======== Given records

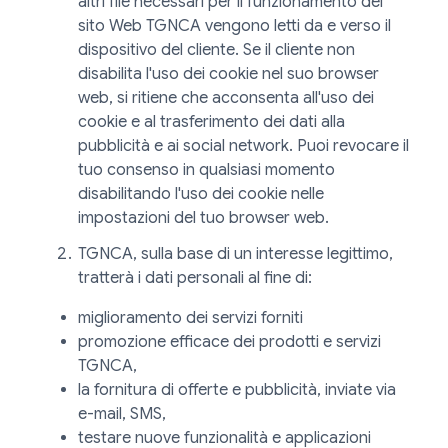
altri file necessari per il funzionamento del
sito Web TGNCA vengono letti da e verso il
dispositivo del cliente. Se il cliente non
disabilita l'uso dei cookie nel suo browser
web, si ritiene che acconsenta all'uso dei
cookie e al trasferimento dei dati alla
pubblicità e ai social network. Puoi revocare il
tuo consenso in qualsiasi momento
disabilitando l'uso dei cookie nelle
impostazioni del tuo browser web.
TGNCA, sulla base di un interesse legittimo,
tratterà i dati personali al fine di:
miglioramento dei servizi forniti
promozione efficace dei prodotti e servizi
TGNCA,
la fornitura di offerte e pubblicità, inviate via
e-mail, SMS,
testare nuove funzionalità e applicazioni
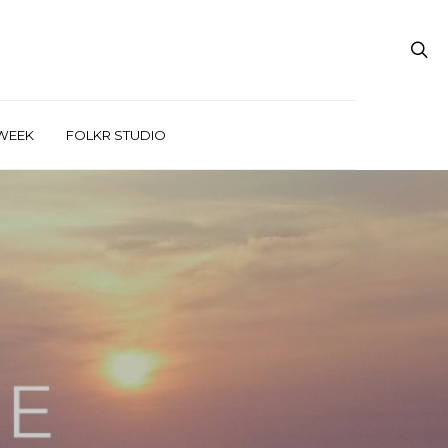
WEEK
FOLKR STUDIO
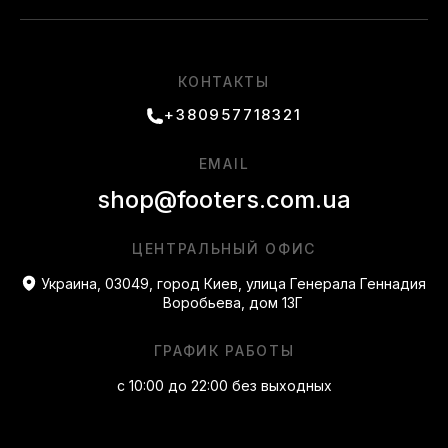
КОНТАКТЫ
+380957718321
EMAIL
shop@footers.com.ua
ЦЕНТРАЛЬНЫЙ ОФИС
Украина, 03049, город Киев, улица Генерала Геннадия
Воробьева, дом 13Г
ГРАФИК РАБОТЫ
с 10:00 до 22:00 без выходных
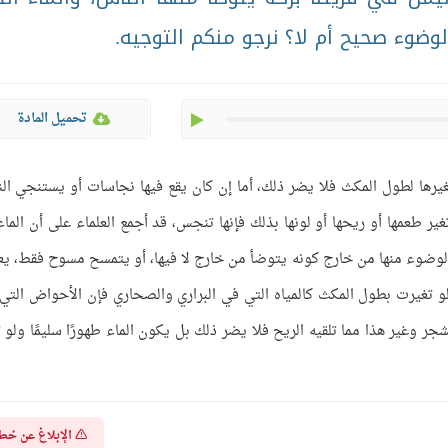
ضوء صحيح أم لا؟ نرجو منكم التوجيه.
play
تحميل المادة
غيرها لطول المكث فلا يضر ذلك، أما إن كان يقع فيها نجاسات أو يستنجي ال
 طعمها أو ريحها أو لونها بذلك فإنها تنجس، قد أجمع العلماء على أن الماء 
الوضوء منها من خارج كونه يتوضأ من خارج لا فيها، أو يتمسح مسوح فقط، يع
 تغيرت بطول المكث كالمياه التي في البراري والصحاري فإن الأحواض التي
شجر وغير هذا مما تلقيه الريح فلا يضر ذلك بل يكون الماء طهورًا سليمًا ولو ت
الإبلاغ عن خط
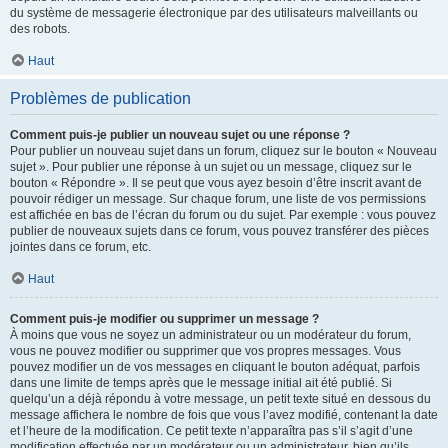
du système de messagerie électronique par des utilisateurs malveillants ou
des robots.
Haut
Problèmes de publication
Comment puis-je publier un nouveau sujet ou une réponse ?
Pour publier un nouveau sujet dans un forum, cliquez sur le bouton « Nouveau
sujet ». Pour publier une réponse à un sujet ou un message, cliquez sur le
bouton « Répondre ». Il se peut que vous ayez besoin d’être inscrit avant de
pouvoir rédiger un message. Sur chaque forum, une liste de vos permissions
est affichée en bas de l’écran du forum ou du sujet. Par exemple : vous pouvez
publier de nouveaux sujets dans ce forum, vous pouvez transférer des pièces
jointes dans ce forum, etc.
Haut
Comment puis-je modifier ou supprimer un message ?
À moins que vous ne soyez un administrateur ou un modérateur du forum,
vous ne pouvez modifier ou supprimer que vos propres messages. Vous
pouvez modifier un de vos messages en cliquant le bouton adéquat, parfois
dans une limite de temps après que le message initial ait été publié. Si
quelqu’un a déjà répondu à votre message, un petit texte situé en dessous du
message affichera le nombre de fois que vous l’avez modifié, contenant la date
et l’heure de la modification. Ce petit texte n’apparaîtra pas s’il s’agit d’une
modification effectuée par un modérateur ou un administrateur, bien qu’ils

================

Work to be completed
Each line in which the string "dans" is found must be copied from the data.

Answer for this exercise
Pour publier un nouveau sujet dans un forum, cliquez sur le bouton « Nouveau
publier de nouveaux sujets dans ce forum, vous pouvez transférer des pièces
jointes dans ce forum, etc.
dans une limite de temps après que le message initial ait été publié. Si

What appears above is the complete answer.